I launched my website back in September 2012 and since then my section on "Ask a witch a question" has proven to be rather popular. I have been sent questions from all different types of people and from all over the world. They have varied from the eminently sensible to the downright ridiculous (have I ever killed anyone....lol!) But I've answered enough questions from new, young and wanna be witches now to be able to dispell (lol, pun!) some of the myths that are associated with the first steps into witchcraft.
Firstly there seems to be this all pervasive belief that the craft is an intellectual exercise, almost like an exammination board that hands out your certificate of witchiness at the end of a lot of reading. The word study gets bandied about a lot. But a lot of the young witches don't make it very clear what they hope to get from all this studying. Is it validation that they are taking their craft seriously? The acquisition of knowledge so they can feel secure in what they are doing. Or is it a substitute for good old fashioned practical hands on magic? I'm not one to dissuade people from reading, I love a good book myself but in all honesty I don't think in this case books are an adequate substitute for just getting out there and doing it. So if you want to learn about magic, try writing and working a spell. There is a lot of value in books but there is also a lot of value in your own head and you don't want to forget that.

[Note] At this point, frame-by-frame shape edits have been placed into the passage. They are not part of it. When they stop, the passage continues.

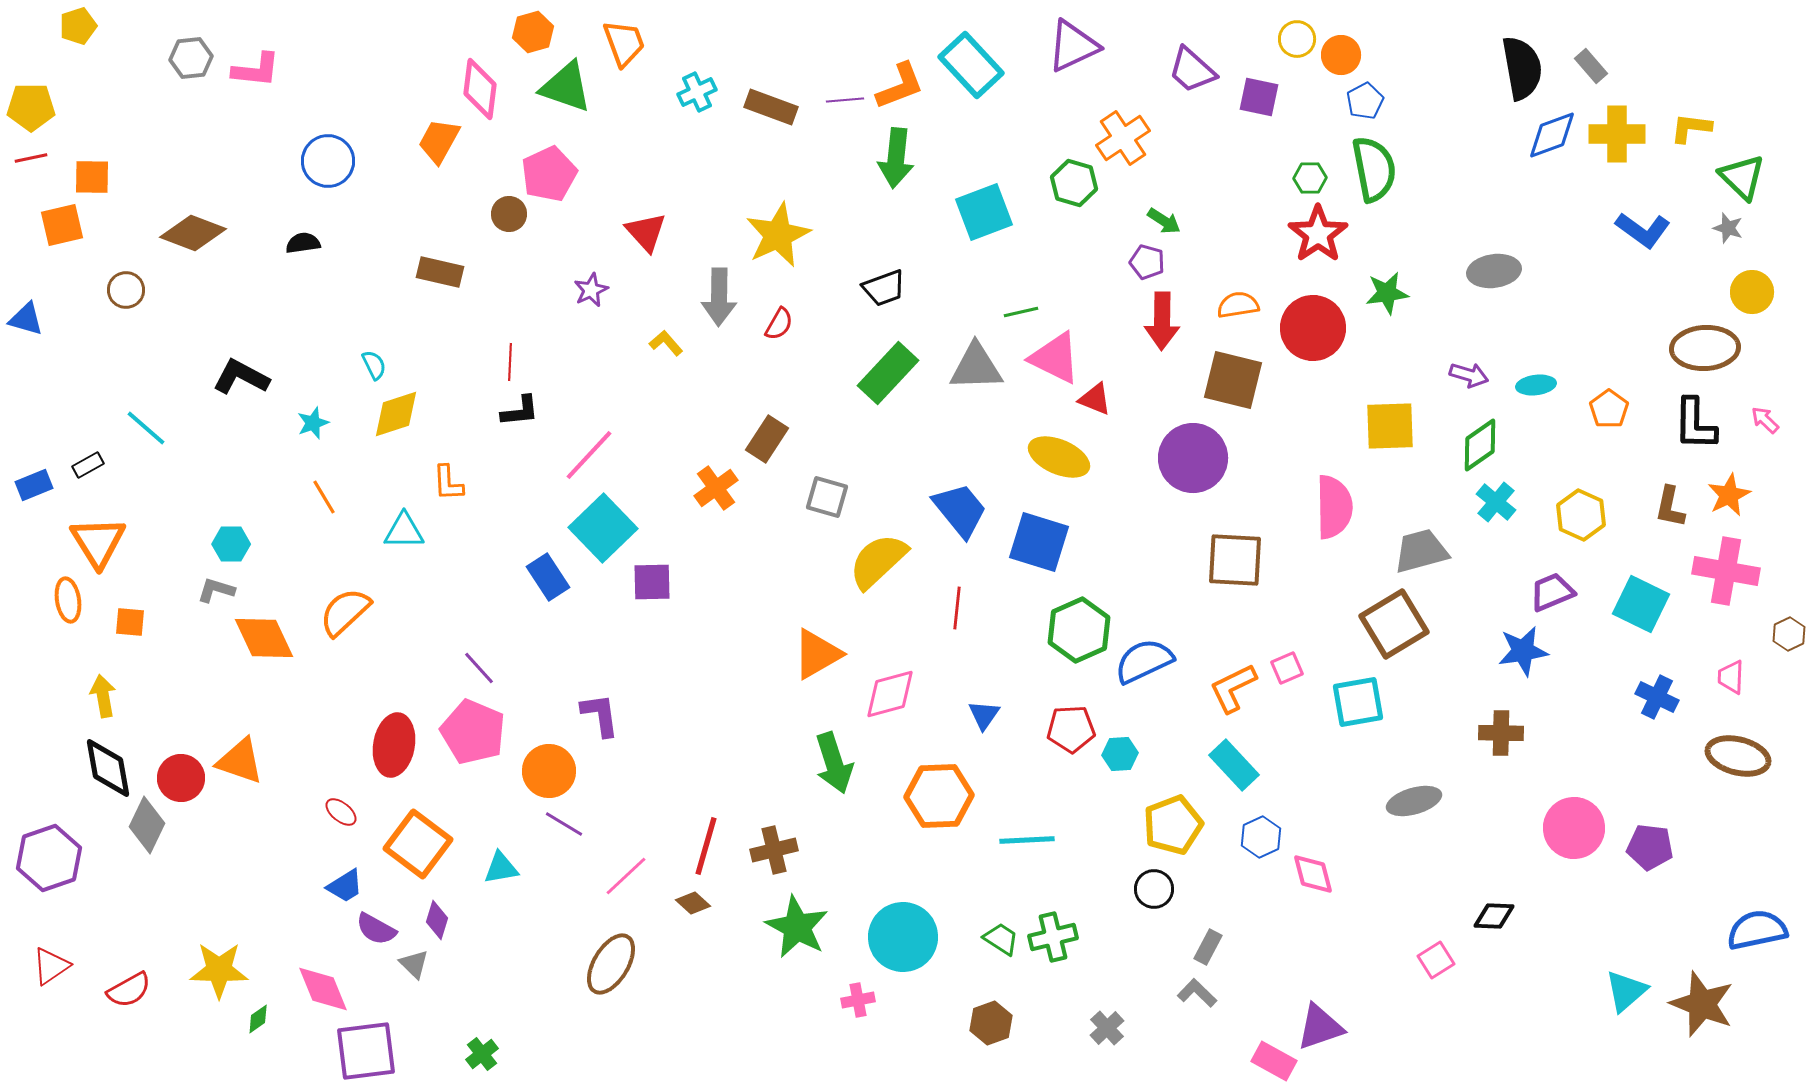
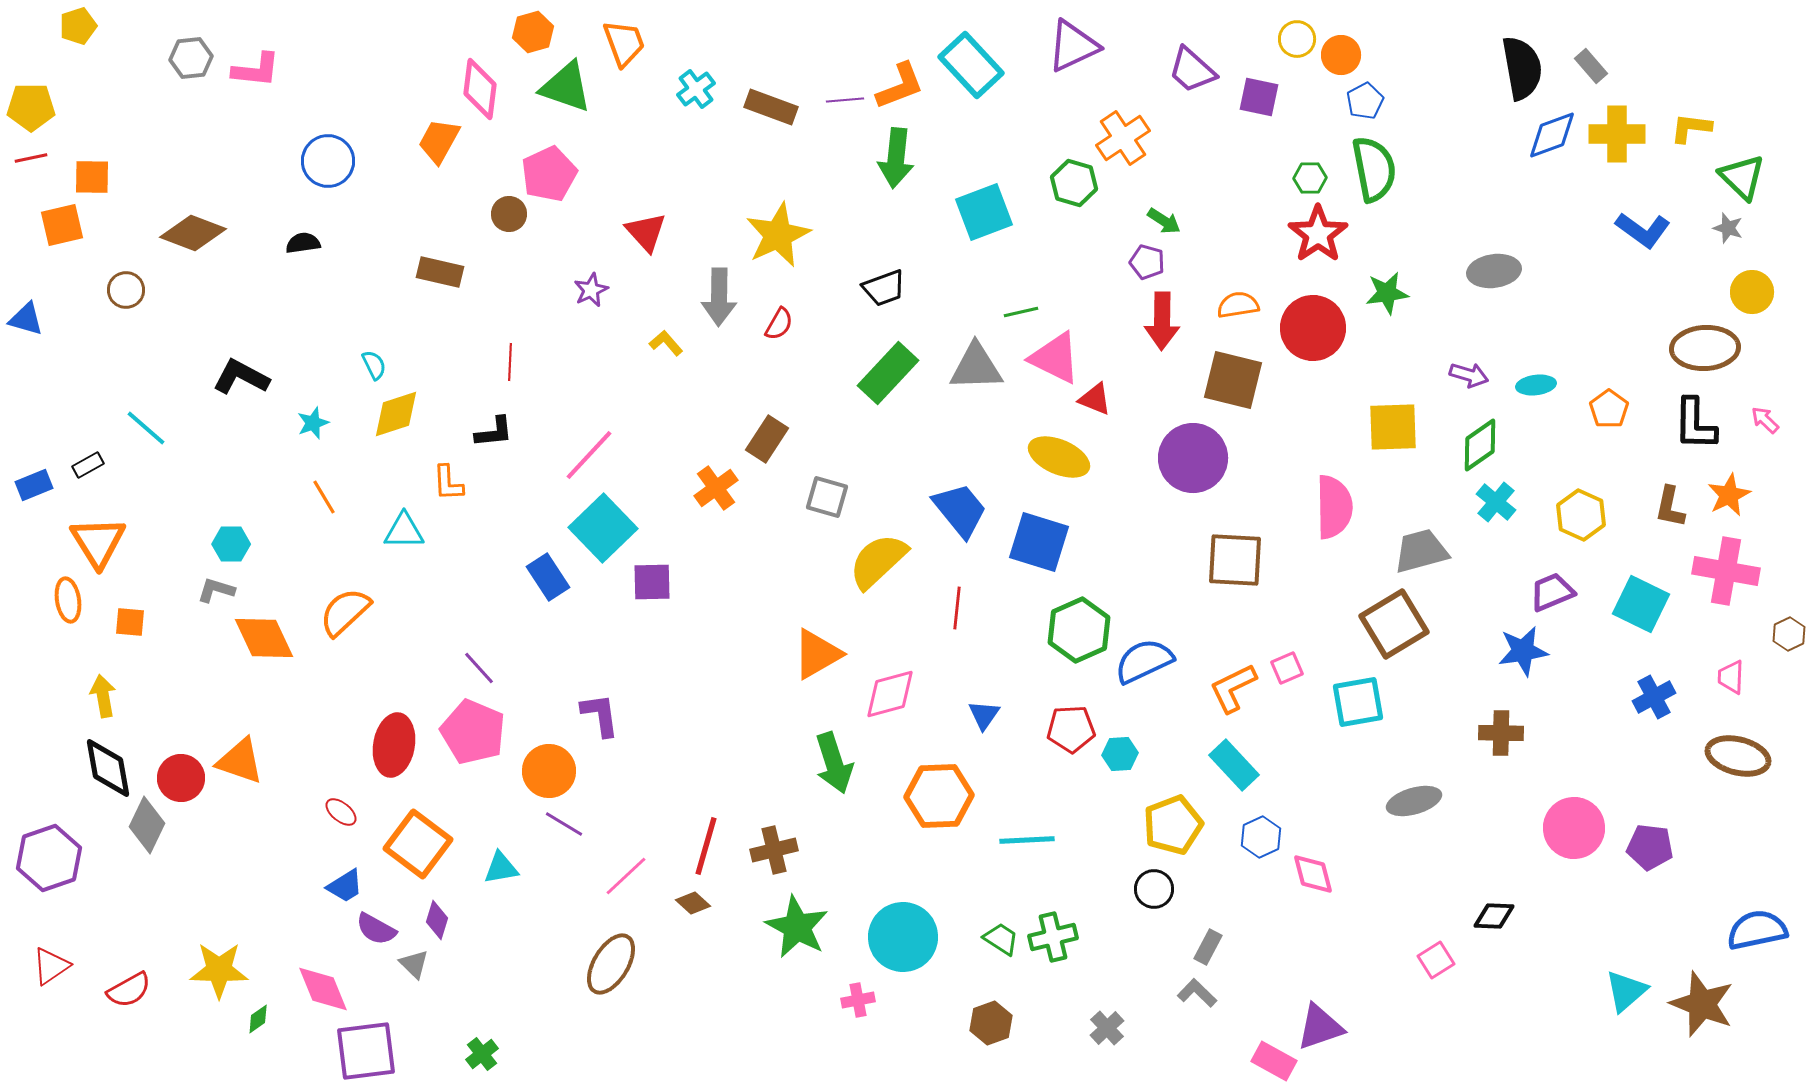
cyan cross at (697, 92): moved 1 px left, 3 px up; rotated 12 degrees counterclockwise
black L-shape at (520, 411): moved 26 px left, 21 px down
yellow square at (1390, 426): moved 3 px right, 1 px down
blue cross at (1657, 697): moved 3 px left; rotated 36 degrees clockwise
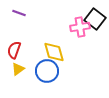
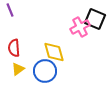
purple line: moved 9 px left, 3 px up; rotated 48 degrees clockwise
black square: rotated 15 degrees counterclockwise
pink cross: rotated 18 degrees counterclockwise
red semicircle: moved 2 px up; rotated 24 degrees counterclockwise
blue circle: moved 2 px left
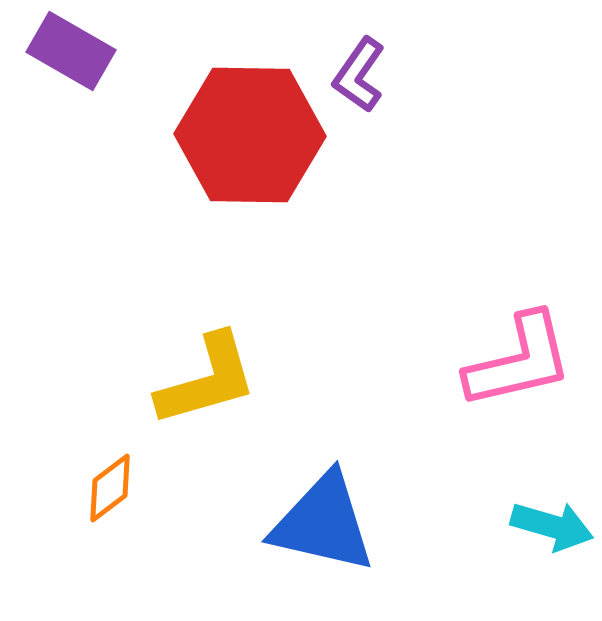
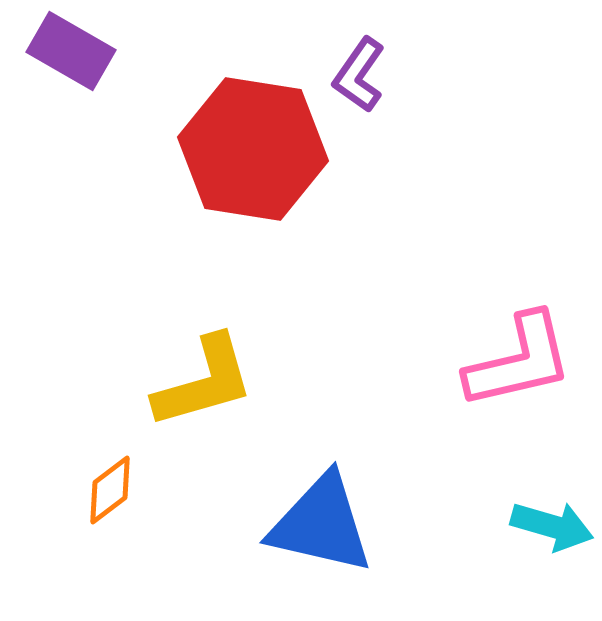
red hexagon: moved 3 px right, 14 px down; rotated 8 degrees clockwise
yellow L-shape: moved 3 px left, 2 px down
orange diamond: moved 2 px down
blue triangle: moved 2 px left, 1 px down
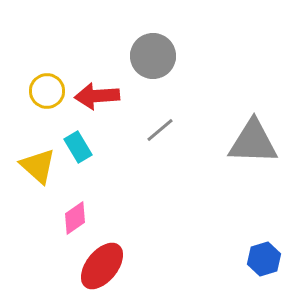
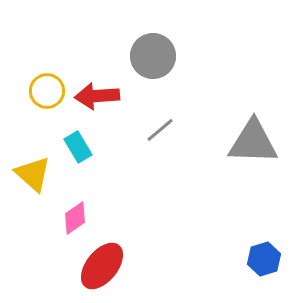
yellow triangle: moved 5 px left, 8 px down
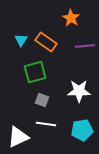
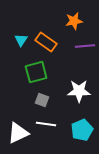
orange star: moved 3 px right, 3 px down; rotated 30 degrees clockwise
green square: moved 1 px right
cyan pentagon: rotated 15 degrees counterclockwise
white triangle: moved 4 px up
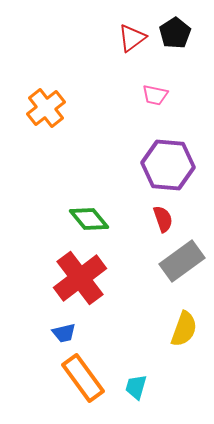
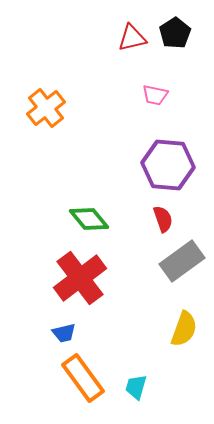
red triangle: rotated 24 degrees clockwise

The other theme I've noticed among a lot of my questions is the worry that becoming a witch means you are doing something wrong or even something against God. This seems to be a major worry for a lot of people. But the thing is that witchcraft is what you choose to make it. I won't lie and say that a lot of witches don't use their powers for personal advancement and no doubt there are even some who could be considered to use them for evil. But fundamentally the craft is a tool. It is to be used in whatever direction you focus your intent. So if you only want to use it for what you believe to be the advancement of good then just direct your will that way. And whatever God you believe in, I'm sure him, her or they will be fine with you following your own genuine good intentions.
I think the biggest influx into my inbox is concerned with "Will you cast a spell for me?" Or "Will you curse so and so (poor Justin Bieber!) for me?". Now I can understand that you might think a spell has more potency if cast by a practised witch (and sadly I know many witches who will collude with you in that belief) but in my opinion the energies and personal investment you bring to your magic are worth just as much as the experience of an experienced witch. I really feel it is important not to underestimate the power of casting a spell to which you have a personal link. Magic isn't about clever words, rhymes and precision, its about focusing intent. And as a newbie you can do that as effectively as any practised witch. So don't dismiss your own abilities. You may well have as much success as an older more accomplished witch as you are going to put a lot more of your own personal desires into the spells you work.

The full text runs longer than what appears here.